All team members must commit and push to receive full credit.
In addition to lm()
, factor()
, and c()
, your code should only contain functions from the loaded R packages, unless an exercise states otherwise.
Create a new variable called bty_avg
that is the average attractiveness score given by the six students for each professor (bty_f1lower
through bty_m2upper
). Add this new variable to the evals
data frame. Do this in one pipe, using the rowwise()
function. Template code is given below to guide you in the right direction, however you will need to fill in the blanks.
Fit a linear model with the goal of predicting average professor evaluation score
based on average beauty rating (bty_avg
) only. Write out the linear model, and note \(R^2\) and adjusted \(R^2\).
Fit a linear model with the goal of predicting average professor evaluation score
based on average beauty rating (bty_avg
) and gender
. Write out the linear model, and note \(R^2\) and adjusted \(R^2\).
Interpret the slope and intercept of the model in Exercise 3 in context of the data.
What is the equation of the line corresponding to male professors for the model in Exercise 3?
For two professors who received the same beauty rating, which gender tends to have the higher course evaluation score?
How does the relationship between beauty and evaluation score vary between male and female professors?
How do the adjusted \(R^2\) values of the models from Exercises 2 and 3 compare? What does this tell us about how useful gender
is in explaining the variability in evaluation scores when we already have information on the beauty score of the professor?
Compare the slopes of bty_avg
under the two models. Has the addition of gender
to the model changed the parameter estimate (slope) for bty_avg
?
Create a new model called m_bty_rank
using rank
and bty_avg
to predict score
. Write the equation of the linear model and interpret the slopes and intercept in context of the data.
Going forward, only consider the following variables as potential predictors: rank
, ethnicity
, language
, age
, cls_perc_eval
, cls_did_eval
, cls_students
, cls_level
, cls_profs
, cls_credits
, bty_avg
.
Which variable on its own would you expect to be the worst predictor of evaluation scores? Why?
Check your suspicion from the previous exercise by fitting a linear model with that variable as the single predictor. Explain if your suspicion is warranted based on some result from the model.
Suppose you wanted to fit a full model with the variables listed above. If you are already going to include cls_perc_eval
and cls_students
, which variable should you not include as an additional predictor? Why?
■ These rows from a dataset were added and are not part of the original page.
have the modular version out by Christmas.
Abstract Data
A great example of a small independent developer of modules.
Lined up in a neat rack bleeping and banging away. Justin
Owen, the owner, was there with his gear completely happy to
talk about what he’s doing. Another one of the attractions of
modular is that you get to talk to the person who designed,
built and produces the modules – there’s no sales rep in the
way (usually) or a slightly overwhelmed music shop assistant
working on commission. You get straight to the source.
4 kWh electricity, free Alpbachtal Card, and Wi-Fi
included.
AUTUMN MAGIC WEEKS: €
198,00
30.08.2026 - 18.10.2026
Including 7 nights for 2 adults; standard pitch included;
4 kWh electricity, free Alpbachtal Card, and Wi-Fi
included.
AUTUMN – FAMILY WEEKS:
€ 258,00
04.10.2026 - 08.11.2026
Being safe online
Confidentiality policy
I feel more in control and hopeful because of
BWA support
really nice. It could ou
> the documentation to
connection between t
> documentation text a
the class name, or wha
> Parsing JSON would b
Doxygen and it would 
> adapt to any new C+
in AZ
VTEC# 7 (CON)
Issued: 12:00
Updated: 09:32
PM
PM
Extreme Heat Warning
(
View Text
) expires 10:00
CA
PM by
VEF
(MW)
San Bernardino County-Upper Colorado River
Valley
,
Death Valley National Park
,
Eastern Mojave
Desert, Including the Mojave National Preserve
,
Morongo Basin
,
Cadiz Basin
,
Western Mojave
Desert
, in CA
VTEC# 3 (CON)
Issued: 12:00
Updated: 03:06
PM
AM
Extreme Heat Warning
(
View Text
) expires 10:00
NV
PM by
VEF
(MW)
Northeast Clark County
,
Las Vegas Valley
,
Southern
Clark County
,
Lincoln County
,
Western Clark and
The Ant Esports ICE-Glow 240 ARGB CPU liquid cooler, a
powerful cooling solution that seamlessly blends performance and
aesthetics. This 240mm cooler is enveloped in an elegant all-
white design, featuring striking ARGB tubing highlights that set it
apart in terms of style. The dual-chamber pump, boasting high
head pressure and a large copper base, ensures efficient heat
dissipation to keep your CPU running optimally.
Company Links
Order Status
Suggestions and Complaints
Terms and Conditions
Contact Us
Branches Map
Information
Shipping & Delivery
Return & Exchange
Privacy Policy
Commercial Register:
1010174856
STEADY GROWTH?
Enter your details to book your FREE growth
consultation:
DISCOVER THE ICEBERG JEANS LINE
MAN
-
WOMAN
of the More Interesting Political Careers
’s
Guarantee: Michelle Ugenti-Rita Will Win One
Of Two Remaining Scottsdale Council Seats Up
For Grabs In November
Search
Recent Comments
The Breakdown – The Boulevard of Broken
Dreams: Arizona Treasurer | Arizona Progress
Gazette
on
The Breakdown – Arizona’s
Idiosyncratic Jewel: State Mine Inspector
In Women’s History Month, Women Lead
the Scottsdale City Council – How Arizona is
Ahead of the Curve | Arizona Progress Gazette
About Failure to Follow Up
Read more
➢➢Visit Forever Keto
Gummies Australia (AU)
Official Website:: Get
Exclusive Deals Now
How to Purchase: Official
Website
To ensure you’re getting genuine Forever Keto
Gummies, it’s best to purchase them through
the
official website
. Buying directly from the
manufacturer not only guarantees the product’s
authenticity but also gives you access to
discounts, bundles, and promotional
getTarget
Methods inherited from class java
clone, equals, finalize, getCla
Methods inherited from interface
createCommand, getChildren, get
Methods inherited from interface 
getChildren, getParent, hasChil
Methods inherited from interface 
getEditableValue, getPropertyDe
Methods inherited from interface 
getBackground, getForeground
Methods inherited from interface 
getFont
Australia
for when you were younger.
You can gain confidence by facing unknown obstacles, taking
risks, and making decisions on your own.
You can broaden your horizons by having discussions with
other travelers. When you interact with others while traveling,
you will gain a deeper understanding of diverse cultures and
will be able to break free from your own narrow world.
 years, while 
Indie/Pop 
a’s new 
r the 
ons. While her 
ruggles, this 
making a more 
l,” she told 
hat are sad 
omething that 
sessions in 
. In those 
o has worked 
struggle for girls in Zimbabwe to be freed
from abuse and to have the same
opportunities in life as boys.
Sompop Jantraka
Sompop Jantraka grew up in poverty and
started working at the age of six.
Fit a full model with all predictors listed above (except for the one you decided to exclude) in Exercise 13.
Use function step()
. You’ll need to look at the help to see how to set it up for backward elimination. In your code chunk set results = “hide”
to suppress the traced steps in the backward elimination process.
Use backward elimination with AIC as the criterion to determine the best model. You do not need to show all steps in your answer, just the output for the final model. What are the \(R^2\) and adjusted \(R^2\) values.
Interpret the slopes of one continuous and one categorical predictor based on your final model.
Explain how you would assess if the linearity assumption is satisfied for this final model. Would it still make sense to use this model if the linearity assumption was severely violated?
Would you be comfortable making predictions with this model for professors at any university? Why or why not?
Knit to PDF to create a PDF document. Stage and commit all remaining changes, and push your work to GitHub. Make sure all files are updated on your GitHub repo.
Please only upload your PDF document to Gradescope. Associate the “Overall” graded section with the first page of your PDF, and mark where each answer is to the exercises. If any answer spans multiple pages, then mark all pages.
Only one team member needs to submit for the group. After you hit submit, go to View or edit group and select all your team members from the drop-down menu.